Channels ▼
RSS

Parallel

C++ and format_iterator


Matthew Wilson is a software development consultant and trainer for Synesis Software who helps clients to build high-performance software that does not break, and an author of articles and books that attempt to do the same. He can be contacted at matthew@synesis.com.au.


One of the subjects covered in my book Extended STL, Volume 1 was a discussion about the lack of flexibility and expressiveness in the C++ standard library's std::ostream_iterator, along with a (partial) resolution in the form STLSoft's stlsoft::ostream_iterator. Chapter 34 addressed these issues in part and was adapted as a Dr. Dobb's article entitled An Enhanced ostream_iterator.

The deficiencies of std::ostream_iterator for which stlsoft::ostream_iterator provides improvements are:

  • It allows for the specification of a prefix to be emitted with each element in the streamed sequence; std::ostream_iterator provides only for a suffix.
  • It allows the prefix (and the suffix) to be of arbitrary string type; std::ostream_iterator's suffix must be a C-style string.

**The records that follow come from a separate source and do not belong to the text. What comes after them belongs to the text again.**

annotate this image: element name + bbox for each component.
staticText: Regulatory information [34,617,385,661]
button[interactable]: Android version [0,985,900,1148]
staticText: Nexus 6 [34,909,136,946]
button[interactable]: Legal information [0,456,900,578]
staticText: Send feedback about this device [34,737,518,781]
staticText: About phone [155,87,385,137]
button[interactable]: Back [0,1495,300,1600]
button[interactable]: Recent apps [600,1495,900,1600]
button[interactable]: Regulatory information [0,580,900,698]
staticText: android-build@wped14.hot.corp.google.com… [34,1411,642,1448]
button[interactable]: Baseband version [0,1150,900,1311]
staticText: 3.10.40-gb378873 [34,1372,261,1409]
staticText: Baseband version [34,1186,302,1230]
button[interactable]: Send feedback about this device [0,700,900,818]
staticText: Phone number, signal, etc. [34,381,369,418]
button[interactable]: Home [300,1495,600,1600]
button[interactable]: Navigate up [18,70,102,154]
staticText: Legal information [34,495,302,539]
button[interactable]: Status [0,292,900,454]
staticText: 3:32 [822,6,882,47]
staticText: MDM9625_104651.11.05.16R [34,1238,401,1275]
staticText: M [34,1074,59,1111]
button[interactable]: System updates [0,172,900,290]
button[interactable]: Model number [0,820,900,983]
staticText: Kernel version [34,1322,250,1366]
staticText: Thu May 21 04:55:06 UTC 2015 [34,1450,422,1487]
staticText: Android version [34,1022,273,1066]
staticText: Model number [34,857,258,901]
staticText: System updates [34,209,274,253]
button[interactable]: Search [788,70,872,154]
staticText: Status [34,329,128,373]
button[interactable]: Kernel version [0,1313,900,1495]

But issues of flexibility and expressiveness remain, for which neither component provides solutions:

  • Output must still be to an IOStreams output stream (or a structurally conformant class providing insertion operators).
  • The type of the element must be explicitly specified, which can be cumbersome when dealing with template specialisations and/or deep namespaces.
  • The only "formatting" supported is to specify prefix and postfix; anything more sophisticated requires hand-written loops.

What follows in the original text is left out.